Source material
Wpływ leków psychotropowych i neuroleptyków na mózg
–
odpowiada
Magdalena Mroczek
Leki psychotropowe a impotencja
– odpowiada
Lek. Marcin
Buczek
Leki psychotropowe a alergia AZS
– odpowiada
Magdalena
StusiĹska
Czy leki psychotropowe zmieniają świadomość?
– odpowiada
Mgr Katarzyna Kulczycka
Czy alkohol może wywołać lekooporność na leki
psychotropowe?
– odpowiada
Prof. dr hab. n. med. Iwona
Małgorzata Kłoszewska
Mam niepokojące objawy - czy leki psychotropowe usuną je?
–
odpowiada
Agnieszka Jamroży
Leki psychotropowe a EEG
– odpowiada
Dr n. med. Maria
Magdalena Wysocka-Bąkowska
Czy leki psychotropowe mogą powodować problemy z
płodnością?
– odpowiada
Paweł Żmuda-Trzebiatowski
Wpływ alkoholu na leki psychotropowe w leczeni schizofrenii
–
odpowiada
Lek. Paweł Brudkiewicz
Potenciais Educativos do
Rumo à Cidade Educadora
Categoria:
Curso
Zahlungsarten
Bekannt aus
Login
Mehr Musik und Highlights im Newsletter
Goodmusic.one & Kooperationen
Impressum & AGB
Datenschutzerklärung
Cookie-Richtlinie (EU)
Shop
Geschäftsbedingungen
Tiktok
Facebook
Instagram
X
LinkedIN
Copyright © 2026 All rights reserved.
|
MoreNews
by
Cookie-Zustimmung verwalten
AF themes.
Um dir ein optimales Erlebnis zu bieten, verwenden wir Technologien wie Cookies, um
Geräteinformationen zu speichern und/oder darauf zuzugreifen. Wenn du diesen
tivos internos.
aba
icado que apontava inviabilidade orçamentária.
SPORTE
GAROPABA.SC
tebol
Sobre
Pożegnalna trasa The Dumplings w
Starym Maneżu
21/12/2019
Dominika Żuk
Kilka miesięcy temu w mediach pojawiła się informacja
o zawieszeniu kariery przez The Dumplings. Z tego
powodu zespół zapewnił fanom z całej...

Task details
Tally the lines of the listing that include "Paweł". Reply with nothing but the count.

Result of the task
2